Enfin, une présence énigmatique opère sur scène, en la personne du performer William Wheleer. Sa silhouette flotte dans des nuances inter-genres, mais avec quelque chose d'une texture diaphane, d'un rayonnement lunaire, d'une gracilité adolescente. On ne sait trop à quel monde sexué il appartient. Ni à quel monde tout court, sinon celui onirique de l'instant de ses gestes. Est-il un pompier de service égaré par mégarde sur le plateau ? Un accessoiriste occupé à sa mission ? Le personnage activé par la narration de la liseuse ? Sinon encore, agissant par mains et bras, le manipulateur de pantins absents ?

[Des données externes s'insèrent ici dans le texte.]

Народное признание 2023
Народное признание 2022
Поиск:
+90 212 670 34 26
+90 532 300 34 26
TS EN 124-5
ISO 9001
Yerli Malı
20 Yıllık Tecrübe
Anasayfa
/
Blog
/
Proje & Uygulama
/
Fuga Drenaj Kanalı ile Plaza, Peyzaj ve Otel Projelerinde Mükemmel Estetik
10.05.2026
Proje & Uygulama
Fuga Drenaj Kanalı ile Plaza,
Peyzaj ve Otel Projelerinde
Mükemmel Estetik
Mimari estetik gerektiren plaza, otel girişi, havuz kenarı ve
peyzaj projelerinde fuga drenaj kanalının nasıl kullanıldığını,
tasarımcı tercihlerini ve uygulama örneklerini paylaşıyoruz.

Le trouble, le glissement, déteignent à tous les étages – nombreux – de Des miss et des mystères. Il y a là quelque chose d'une boîte magique, une très fine horlogerie superbement réglée, une orchestration scénique d'une intelligence confondante. Tout est subtil, qui pourtant nous transporte puissamment vers le rêve. Cela pour échapper à ce monde terrible, impensable, qui menace à tout instant, où, pour conclure définitivement, tout élément serait identique à lui-même.

Gérard Mayen

 

Le 20 juin, salle de l'Evêché à Uzès (30), dans le cadre de la 20e édition du festival Uzès danse.